The Iran-backed Shiite group Hezbollah and its political allies looked set to win more than half the seats in Lebanon's first parliamentary election in nine years, according to preliminary results cited by politicians and Lebanese media.
The result, if confirmed by the final count, would boost Hezbollah politically, with parties and individuals aligned with the heavily armed group securing a simple majority in parliament in Sunday's election.
Hezbollah's powerful position in Lebanon reflects Iran's regional ascendancy through Iraq and Syria all the way to Beirut. It is classified as a terrorist group by the United States and an enemy of neighboring Israel.
The unofficial results also indicated that Western-backed Prime Minister Saad al-Hariri would emerge as the Sunni Islamic leader with the biggest bloc in the 128-seat parliament, making him the frontrunner to form the next government even though he lost seats.
Lebanon's prime minister must be a Sunni according to the country's sectarian power-sharing system. The new government, like the outgoing one, is expected to include all the main parties.

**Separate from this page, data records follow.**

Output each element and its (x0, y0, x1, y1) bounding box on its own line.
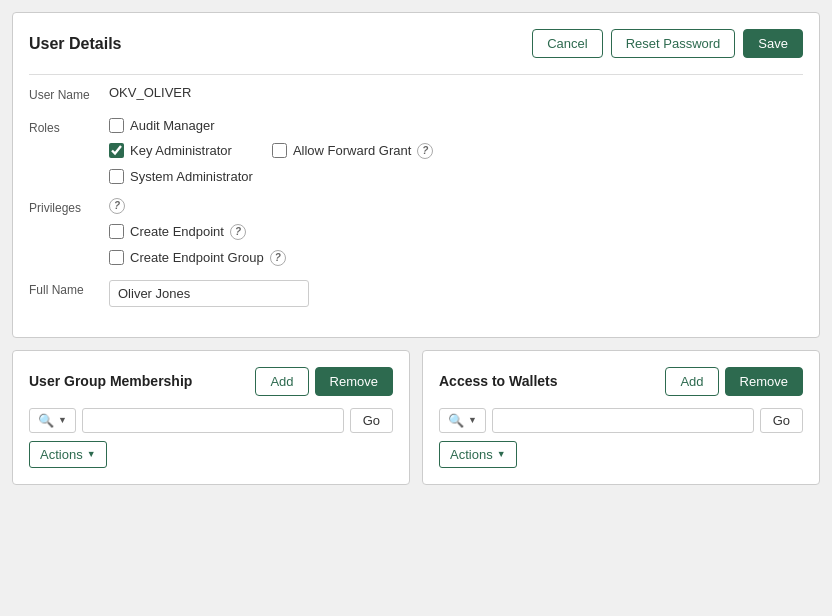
wallets-search-row: 🔍 ▼ Go (439, 408, 803, 433)
search-icon: 🔍 (448, 413, 464, 428)
create-endpoint-group-row: Create Endpoint Group ? (109, 250, 803, 266)
roles-row: Roles Audit Manager Key Administrator Al… (29, 118, 803, 184)
wallets-actions-chevron-icon: ▼ (497, 449, 506, 459)
wallets-remove-button[interactable]: Remove (725, 367, 803, 396)
chevron-down-icon: ▼ (58, 415, 67, 425)
fullname-label: Full Name (29, 280, 109, 299)
create-endpoint-checkbox[interactable] (109, 224, 124, 239)
page-wrapper: User Details Cancel Reset Password Save … (0, 0, 832, 497)
role-key-admin-row: Key Administrator (109, 143, 232, 158)
create-endpoint-group-label: Create Endpoint Group (130, 250, 264, 265)
bottom-row: User Group Membership Add Remove 🔍 ▼ Go … (12, 350, 820, 485)
privileges-label: Privileges (29, 198, 109, 217)
wallets-title: Access to Wallets (439, 373, 558, 389)
wallets-actions-row: Actions ▼ (439, 441, 803, 468)
allow-forward-grant-row: Allow Forward Grant ? (272, 143, 433, 159)
wallets-card: Access to Wallets Add Remove 🔍 ▼ Go Acti… (422, 350, 820, 485)
allow-forward-grant-help-icon[interactable]: ? (417, 143, 433, 159)
user-group-search-input[interactable] (82, 408, 344, 433)
username-label: User Name (29, 85, 109, 104)
save-button[interactable]: Save (743, 29, 803, 58)
create-endpoint-row: Create Endpoint ? (109, 224, 803, 240)
header-divider (29, 74, 803, 75)
wallets-actions-button[interactable]: Actions ▼ (439, 441, 517, 468)
wallets-actions-label: Actions (450, 447, 493, 462)
user-group-title: User Group Membership (29, 373, 192, 389)
create-endpoint-group-checkbox[interactable] (109, 250, 124, 265)
roles-label: Roles (29, 118, 109, 137)
user-group-go-button[interactable]: Go (350, 408, 393, 433)
user-group-remove-button[interactable]: Remove (315, 367, 393, 396)
system-admin-checkbox[interactable] (109, 169, 124, 184)
header-buttons: Cancel Reset Password Save (532, 29, 803, 58)
key-admin-label: Key Administrator (130, 143, 232, 158)
user-group-buttons: Add Remove (255, 367, 393, 396)
wallets-search-input[interactable] (492, 408, 754, 433)
audit-manager-checkbox[interactable] (109, 118, 124, 133)
role-audit-manager-row: Audit Manager (109, 118, 803, 133)
user-group-search-dropdown[interactable]: 🔍 ▼ (29, 408, 76, 433)
fullname-input[interactable] (109, 280, 309, 307)
wallets-add-button[interactable]: Add (665, 367, 718, 396)
username-value: OKV_OLIVER (109, 83, 191, 100)
user-group-search-row: 🔍 ▼ Go (29, 408, 393, 433)
allow-forward-grant-checkbox[interactable] (272, 143, 287, 158)
user-group-actions-label: Actions (40, 447, 83, 462)
key-admin-checkbox[interactable] (109, 143, 124, 158)
create-endpoint-group-help-icon[interactable]: ? (270, 250, 286, 266)
page-title: User Details (29, 35, 122, 53)
wallets-search-dropdown[interactable]: 🔍 ▼ (439, 408, 486, 433)
audit-manager-label: Audit Manager (130, 118, 215, 133)
username-row: User Name OKV_OLIVER (29, 85, 803, 104)
wallets-header: Access to Wallets Add Remove (439, 367, 803, 396)
user-details-card: User Details Cancel Reset Password Save … (12, 12, 820, 338)
reset-password-button[interactable]: Reset Password (611, 29, 736, 58)
create-endpoint-help-icon[interactable]: ? (230, 224, 246, 240)
chevron-down-icon: ▼ (468, 415, 477, 425)
wallets-go-button[interactable]: Go (760, 408, 803, 433)
card-header: User Details Cancel Reset Password Save (29, 29, 803, 58)
fullname-row: Full Name (29, 280, 803, 307)
role-system-admin-row: System Administrator (109, 169, 803, 184)
user-group-header: User Group Membership Add Remove (29, 367, 393, 396)
user-group-actions-button[interactable]: Actions ▼ (29, 441, 107, 468)
user-group-card: User Group Membership Add Remove 🔍 ▼ Go … (12, 350, 410, 485)
user-group-add-button[interactable]: Add (255, 367, 308, 396)
create-endpoint-label: Create Endpoint (130, 224, 224, 239)
allow-forward-grant-label: Allow Forward Grant (293, 143, 411, 158)
privileges-row: Privileges ? Create Endpoint ? Create En… (29, 198, 803, 266)
cancel-button[interactable]: Cancel (532, 29, 602, 58)
privileges-help-icon[interactable]: ? (109, 198, 125, 214)
search-icon: 🔍 (38, 413, 54, 428)
user-group-actions-row: Actions ▼ (29, 441, 393, 468)
system-admin-label: System Administrator (130, 169, 253, 184)
wallets-buttons: Add Remove (665, 367, 803, 396)
user-group-actions-chevron-icon: ▼ (87, 449, 96, 459)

Talks over Cabinet posts are expected to take time.
Less than half of Lebanon's electorate voted in the general elections, according to a provisional turnout figure of 49.2 percent announced by Interior Minister Nohad Machnouk.
The figure marked a drop from the 54 percent of voters who cast a ballot in 2009, the last time Lebanon elected its parliament.
"This is a new law and voters were not familiar with it, nor were the heads of polling stations," Machnouk said in a news conference. "Voting operations were very slow."
Lawmakers had extended their own mandate three times since 2009, ostensibly over security concerns linked to neighboring Syria's war and political divisions that led to long and crippling institutional crises.
A higher turnout had been expected after the long electoral hiatus but the vote was the first to follow a law passed in 2017 and the pre-printed ballots used Sunday appeared to confuse some voters.
With an hour to go before polling stations closed, several senior political leaders appealed for an eleventh-hour rush to the ballot boxes but stopped short of extending polling hours.
Experts differ on who would benefit the most from a low turnout as alliance scenarios varied across the country's 15 districts, whose size and sectarian fabric are all different.